### EXERCISE PROMPT
Collect every line below that contains the word "циферблатов".

### DATA TO EXAMINE
--- START ---

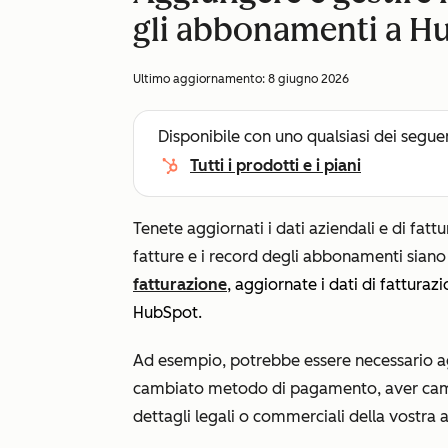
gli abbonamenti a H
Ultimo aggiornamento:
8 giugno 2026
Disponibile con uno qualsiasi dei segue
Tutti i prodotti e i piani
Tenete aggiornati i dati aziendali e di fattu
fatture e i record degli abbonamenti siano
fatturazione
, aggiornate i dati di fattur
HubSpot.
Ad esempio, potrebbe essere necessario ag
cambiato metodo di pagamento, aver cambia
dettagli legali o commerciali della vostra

--- END ---
--- START ---

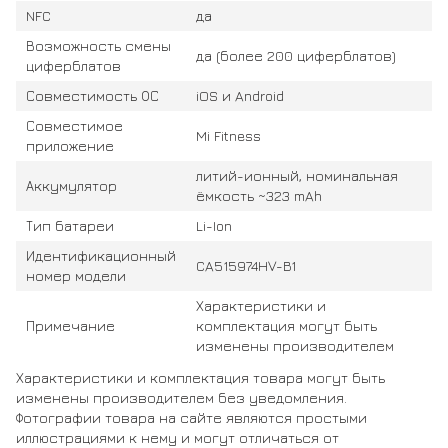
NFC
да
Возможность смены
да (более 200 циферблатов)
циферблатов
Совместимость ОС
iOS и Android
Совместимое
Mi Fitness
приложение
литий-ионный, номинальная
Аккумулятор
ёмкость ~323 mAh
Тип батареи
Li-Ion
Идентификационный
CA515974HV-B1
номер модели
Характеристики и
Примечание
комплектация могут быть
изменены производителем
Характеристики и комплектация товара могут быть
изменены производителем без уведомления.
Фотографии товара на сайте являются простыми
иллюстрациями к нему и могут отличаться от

--- END ---
--- START ---

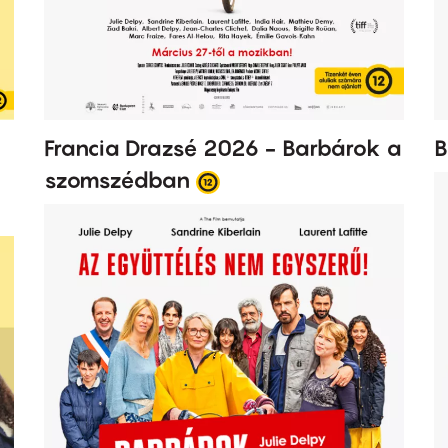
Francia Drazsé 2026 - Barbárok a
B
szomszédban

--- END ---

### ANSWER TO THIS PROBLEM
да (более 200 циферблатов)
циферблатов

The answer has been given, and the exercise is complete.